[[ Data to examine, beginning ]]

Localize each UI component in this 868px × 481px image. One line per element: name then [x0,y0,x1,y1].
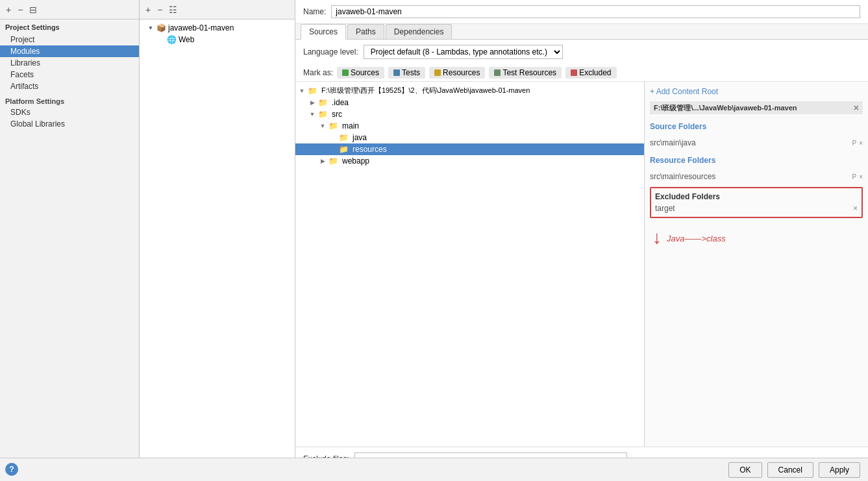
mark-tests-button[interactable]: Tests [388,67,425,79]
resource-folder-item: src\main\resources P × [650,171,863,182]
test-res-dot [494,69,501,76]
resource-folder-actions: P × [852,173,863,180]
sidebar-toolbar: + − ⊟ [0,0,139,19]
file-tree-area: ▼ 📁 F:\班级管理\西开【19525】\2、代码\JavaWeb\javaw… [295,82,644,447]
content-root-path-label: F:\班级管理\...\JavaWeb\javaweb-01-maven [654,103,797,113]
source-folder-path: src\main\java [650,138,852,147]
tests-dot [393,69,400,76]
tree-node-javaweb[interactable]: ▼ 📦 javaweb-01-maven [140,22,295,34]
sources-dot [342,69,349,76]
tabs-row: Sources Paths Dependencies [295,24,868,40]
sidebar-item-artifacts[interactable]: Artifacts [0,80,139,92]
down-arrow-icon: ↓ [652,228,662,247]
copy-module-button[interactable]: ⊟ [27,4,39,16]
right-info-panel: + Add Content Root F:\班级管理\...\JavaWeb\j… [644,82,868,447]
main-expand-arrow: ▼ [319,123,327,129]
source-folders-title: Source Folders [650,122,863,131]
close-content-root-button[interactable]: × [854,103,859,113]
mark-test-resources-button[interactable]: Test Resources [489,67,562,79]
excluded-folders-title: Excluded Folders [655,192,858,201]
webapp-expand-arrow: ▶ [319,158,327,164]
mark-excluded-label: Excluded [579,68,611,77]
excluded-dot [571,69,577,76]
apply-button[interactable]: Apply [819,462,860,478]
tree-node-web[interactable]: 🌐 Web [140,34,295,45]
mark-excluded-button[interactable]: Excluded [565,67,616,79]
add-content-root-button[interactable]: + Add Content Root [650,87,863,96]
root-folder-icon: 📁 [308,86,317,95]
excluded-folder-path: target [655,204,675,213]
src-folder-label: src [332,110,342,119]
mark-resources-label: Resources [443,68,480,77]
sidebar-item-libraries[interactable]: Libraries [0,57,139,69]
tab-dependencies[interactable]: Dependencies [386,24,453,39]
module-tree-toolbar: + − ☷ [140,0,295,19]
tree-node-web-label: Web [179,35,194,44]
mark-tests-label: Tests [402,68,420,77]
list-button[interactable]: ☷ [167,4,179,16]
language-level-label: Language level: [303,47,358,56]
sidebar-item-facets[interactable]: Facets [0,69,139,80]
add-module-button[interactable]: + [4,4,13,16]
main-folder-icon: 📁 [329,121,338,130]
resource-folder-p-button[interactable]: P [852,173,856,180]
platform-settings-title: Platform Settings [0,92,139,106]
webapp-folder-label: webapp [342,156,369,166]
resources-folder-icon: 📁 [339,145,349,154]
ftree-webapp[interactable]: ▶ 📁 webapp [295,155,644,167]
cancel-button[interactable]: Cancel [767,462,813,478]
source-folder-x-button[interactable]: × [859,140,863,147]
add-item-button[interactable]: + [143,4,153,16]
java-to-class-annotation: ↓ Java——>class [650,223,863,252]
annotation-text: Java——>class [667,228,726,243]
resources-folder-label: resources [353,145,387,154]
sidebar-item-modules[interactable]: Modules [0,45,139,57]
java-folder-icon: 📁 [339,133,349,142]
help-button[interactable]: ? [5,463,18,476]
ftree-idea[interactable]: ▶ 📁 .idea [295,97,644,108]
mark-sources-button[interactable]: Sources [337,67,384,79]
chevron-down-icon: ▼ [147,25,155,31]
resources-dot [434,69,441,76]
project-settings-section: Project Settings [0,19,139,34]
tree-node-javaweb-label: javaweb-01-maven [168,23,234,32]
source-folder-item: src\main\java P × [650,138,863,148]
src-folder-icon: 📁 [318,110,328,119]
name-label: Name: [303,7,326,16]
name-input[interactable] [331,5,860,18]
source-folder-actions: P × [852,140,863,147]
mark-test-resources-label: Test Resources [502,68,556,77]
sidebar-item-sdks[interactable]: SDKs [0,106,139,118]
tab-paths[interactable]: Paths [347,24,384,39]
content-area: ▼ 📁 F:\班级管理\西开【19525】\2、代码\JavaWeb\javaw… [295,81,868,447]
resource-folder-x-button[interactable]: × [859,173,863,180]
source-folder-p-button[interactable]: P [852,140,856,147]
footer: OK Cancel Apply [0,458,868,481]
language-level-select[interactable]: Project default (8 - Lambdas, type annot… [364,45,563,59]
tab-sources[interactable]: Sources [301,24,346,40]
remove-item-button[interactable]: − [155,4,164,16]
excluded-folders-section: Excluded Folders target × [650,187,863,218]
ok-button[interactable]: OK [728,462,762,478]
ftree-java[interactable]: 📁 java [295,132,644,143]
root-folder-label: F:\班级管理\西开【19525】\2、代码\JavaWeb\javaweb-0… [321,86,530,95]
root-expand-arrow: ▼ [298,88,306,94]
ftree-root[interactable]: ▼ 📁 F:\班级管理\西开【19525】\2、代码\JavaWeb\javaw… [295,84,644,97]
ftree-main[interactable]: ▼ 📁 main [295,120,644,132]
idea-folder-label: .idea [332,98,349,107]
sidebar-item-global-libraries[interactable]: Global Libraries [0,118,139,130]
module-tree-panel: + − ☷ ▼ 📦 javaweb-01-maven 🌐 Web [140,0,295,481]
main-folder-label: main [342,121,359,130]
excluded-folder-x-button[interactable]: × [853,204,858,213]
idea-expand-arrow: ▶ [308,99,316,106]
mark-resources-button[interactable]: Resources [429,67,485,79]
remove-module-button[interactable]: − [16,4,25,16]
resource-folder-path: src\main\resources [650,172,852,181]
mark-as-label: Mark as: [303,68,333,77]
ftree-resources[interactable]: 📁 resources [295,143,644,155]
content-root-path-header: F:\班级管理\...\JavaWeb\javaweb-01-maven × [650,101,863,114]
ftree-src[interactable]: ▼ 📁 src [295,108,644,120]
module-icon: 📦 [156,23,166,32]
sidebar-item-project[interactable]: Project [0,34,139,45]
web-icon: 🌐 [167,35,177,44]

[[ Data to examine, end ]]

- Exercise instructions:
Exclude the images and reproduce the remaining data exactly.

- Expected answer:
Localize each UI component in this 868px × 481px image. One line per element: name then [x0,y0,x1,y1].
mark-tests-button[interactable]: Tests [388,67,425,79]
resource-folder-item: src\main\resources P × [650,171,863,182]
test-res-dot [494,69,501,76]
resource-folder-actions: P × [852,173,863,180]
sidebar-toolbar: + − ⊟ [0,0,139,19]
file-tree-area: ▼ 📁 F:\班级管理\西开【19525】\2、代码\JavaWeb\javaw… [295,82,644,447]
content-root-path-label: F:\班级管理\...\JavaWeb\javaweb-01-maven [654,103,797,113]
source-folder-path: src\main\java [650,138,852,147]
tests-dot [393,69,400,76]
tree-node-javaweb[interactable]: ▼ 📦 javaweb-01-maven [140,22,295,34]
sources-dot [342,69,349,76]
tabs-row: Sources Paths Dependencies [295,24,868,40]
sidebar-item-artifacts[interactable]: Artifacts [0,80,139,92]
down-arrow-icon: ↓ [652,228,662,247]
copy-module-button[interactable]: ⊟ [27,4,39,16]
right-info-panel: + Add Content Root F:\班级管理\...\JavaWeb\j… [644,82,868,447]
main-expand-arrow: ▼ [319,123,327,129]
source-folders-title: Source Folders [650,122,863,131]
close-content-root-button[interactable]: × [854,103,859,113]
mark-test-resources-button[interactable]: Test Resources [489,67,562,79]
excluded-folders-title: Excluded Folders [655,192,858,201]
webapp-expand-arrow: ▶ [319,158,327,164]
mark-excluded-label: Excluded [579,68,611,77]
excluded-dot [571,69,577,76]
apply-button[interactable]: Apply [819,462,860,478]
tree-node-web[interactable]: 🌐 Web [140,34,295,45]
mark-excluded-button[interactable]: Excluded [565,67,616,79]
add-content-root-button[interactable]: + Add Content Root [650,87,863,96]
root-folder-icon: 📁 [308,86,317,95]
excluded-folder-path: target [655,204,675,213]
src-folder-label: src [332,110,342,119]
mark-resources-label: Resources [443,68,480,77]
sidebar-item-libraries[interactable]: Libraries [0,57,139,69]
tab-dependencies[interactable]: Dependencies [386,24,453,39]
module-tree-toolbar: + − ☷ [140,0,295,19]
tree-node-web-label: Web [179,35,194,44]
mark-tests-label: Tests [402,68,420,77]
list-button[interactable]: ☷ [167,4,179,16]
language-level-label: Language level: [303,47,358,56]
sidebar-item-facets[interactable]: Facets [0,69,139,80]
add-module-button[interactable]: + [4,4,13,16]
main-folder-icon: 📁 [329,121,338,130]
resource-folder-p-button[interactable]: P [852,173,856,180]
platform-settings-title: Platform Settings [0,92,139,106]
webapp-folder-label: webapp [342,156,369,166]
resources-folder-icon: 📁 [339,145,349,154]
ftree-webapp[interactable]: ▶ 📁 webapp [295,155,644,167]
cancel-button[interactable]: Cancel [767,462,813,478]
source-folder-x-button[interactable]: × [859,140,863,147]
add-item-button[interactable]: + [143,4,153,16]
java-to-class-annotation: ↓ Java——>class [650,223,863,252]
annotation-text: Java——>class [667,228,726,243]
resources-folder-label: resources [353,145,387,154]
sidebar-item-modules[interactable]: Modules [0,45,139,57]
java-folder-icon: 📁 [339,133,349,142]
help-button[interactable]: ? [5,463,18,476]
ftree-idea[interactable]: ▶ 📁 .idea [295,97,644,108]
mark-sources-button[interactable]: Sources [337,67,384,79]
chevron-down-icon: ▼ [147,25,155,31]
resources-dot [434,69,441,76]
project-settings-section: Project Settings [0,19,139,34]
tree-node-javaweb-label: javaweb-01-maven [168,23,234,32]
source-folder-item: src\main\java P × [650,138,863,148]
src-folder-icon: 📁 [318,110,328,119]
name-label: Name: [303,7,326,16]
name-input[interactable] [331,5,860,18]
source-folder-actions: P × [852,140,863,147]
mark-test-resources-label: Test Resources [502,68,556,77]
sidebar-item-sdks[interactable]: SDKs [0,106,139,118]
tab-paths[interactable]: Paths [347,24,384,39]
content-area: ▼ 📁 F:\班级管理\西开【19525】\2、代码\JavaWeb\javaw… [295,81,868,447]
resource-folder-x-button[interactable]: × [859,173,863,180]
source-folder-p-button[interactable]: P [852,140,856,147]
footer: OK Cancel Apply [0,458,868,481]
language-level-select[interactable]: Project default (8 - Lambdas, type annot… [364,45,563,59]
tab-sources[interactable]: Sources [301,24,346,40]
remove-item-button[interactable]: − [155,4,164,16]
excluded-folders-section: Excluded Folders target × [650,187,863,218]
ok-button[interactable]: OK [728,462,762,478]
ftree-java[interactable]: 📁 java [295,132,644,143]
root-folder-label: F:\班级管理\西开【19525】\2、代码\JavaWeb\javaweb-0… [321,86,530,95]
root-expand-arrow: ▼ [298,88,306,94]
ftree-root[interactable]: ▼ 📁 F:\班级管理\西开【19525】\2、代码\JavaWeb\javaw… [295,84,644,97]
ftree-main[interactable]: ▼ 📁 main [295,120,644,132]
idea-folder-label: .idea [332,98,349,107]
sidebar-item-global-libraries[interactable]: Global Libraries [0,118,139,130]
module-tree-panel: + − ☷ ▼ 📦 javaweb-01-maven 🌐 Web [140,0,295,481]
main-folder-label: main [342,121,359,130]
excluded-folder-x-button[interactable]: × [853,204,858,213]
idea-expand-arrow: ▶ [308,99,316,106]
mark-resources-button[interactable]: Resources [429,67,485,79]
remove-module-button[interactable]: − [16,4,25,16]
resource-folder-path: src\main\resources [650,172,852,181]
mark-as-label: Mark as: [303,68,333,77]
ftree-resources[interactable]: 📁 resources [295,143,644,155]
content-root-path-header: F:\班级管理\...\JavaWeb\javaweb-01-maven × [650,101,863,114]
ftree-src[interactable]: ▼ 📁 src [295,108,644,120]
module-icon: 📦 [156,23,166,32]
sidebar-item-project[interactable]: Project [0,34,139,45]
web-icon: 🌐 [167,35,177,44]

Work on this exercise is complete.